Bankable way to being head and shoulders above the competition
THE BEST The clear winners, the Hongkong and Shanghai Bank and the Bank of China, were chosen by all, including fung shui master Raymond Lo Hang-lap, for their modern and interesting designs.
Joseph Fung King-cho describes himself as 'middle-aged'. Harvard-educated, he has practised in Hong Kong for 15 years and heads Studio Pantheon II, where he works on 'little things of no significance'.
His choices: the Fung Ping Shan Museum at the University of Hong Kong, the old part of the Peninsula Hotel and Government House.
'The Fung Ping Shan Museum is a little jewel. It's not incredible in the sense it's the type of space which blows your mind, but you go in and everything's right, and it's not pretentious, and it does celebrate what it's supposed to do well.

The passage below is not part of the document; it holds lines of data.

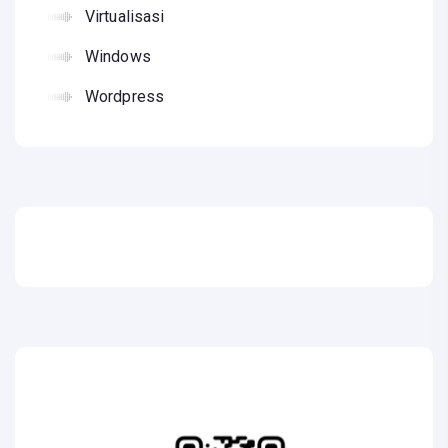
Virtualisasi
Windows
Wordpress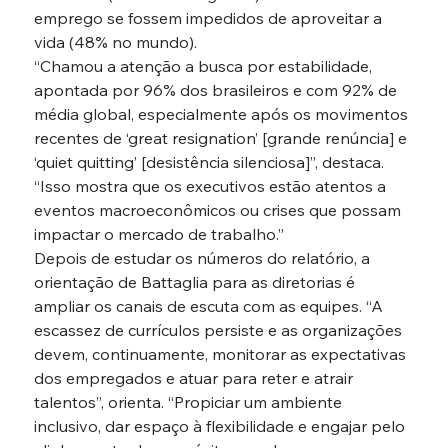
emprego se fossem impedidos de aproveitar a 
vida (48% no mundo).
“Chamou a atenção a busca por estabilidade, 
apontada por 96% dos brasileiros e com 92% de 
média global, especialmente após os movimentos 
recentes de ‘great resignation’ [grande renúncia] e 
‘quiet quitting’ [desistência silenciosa]”, destaca. 
“Isso mostra que os executivos estão atentos a 
eventos macroeconômicos ou crises que possam 
impactar o mercado de trabalho.”
Depois de estudar os números do relatório, a 
orientação de Battaglia para as diretorias é 
ampliar os canais de escuta com as equipes. “A 
escassez de currículos persiste e as organizações 
devem, continuamente, monitorar as expectativas 
dos empregados e atuar para reter e atrair 
talentos”, orienta. “Propiciar um ambiente 
inclusivo, dar espaço à flexibilidade e engajar pelo 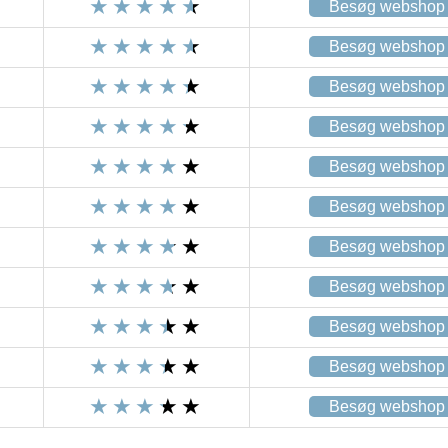
Besøg webshop
Besøg webshop
Besøg webshop
Besøg webshop
Besøg webshop
Besøg webshop
Besøg webshop
Besøg webshop
Besøg webshop
Besøg webshop
Besøg webshop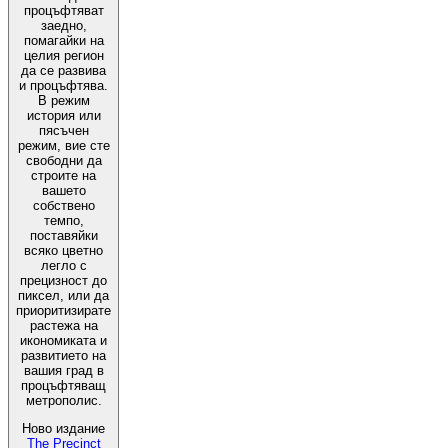
процъфтяват
заедно,
помагайки на
целия регион
да се развива
и процъфтява.
В режим
история или
пясъчен
режим, вие сте
свободни да
строите на
вашето
собствено
темпо,
поставяйки
всяко цветно
легло с
прецизност до
пиксел, или да
приоритизирате
растежа на
икономиката и
развитието на
вашия град в
процъфтяващ
метрополис.
Ново издание
The Precinct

'The Peninsula hotel is very classic, [the lobby is] a celebration of arrival, the space is very grand. It has class.' And Government House is 'probably the most gracious big house in Hong Kong' with 'a very grand proper [covered] entrance' which sadly other buildings lacked.
Mr Fung commented: 'Hong Kong is really not a place for fine architecture, because people don't care very much. But anybody can be an armchair perfectionist, it's very easy.' Dennis Lau Wing-kwong, Hong Kong-trained and past president of the Institute of Architects, is designer of Central Plaza and the newly-refurbished Lee Theatre Plaza, which he included on his list.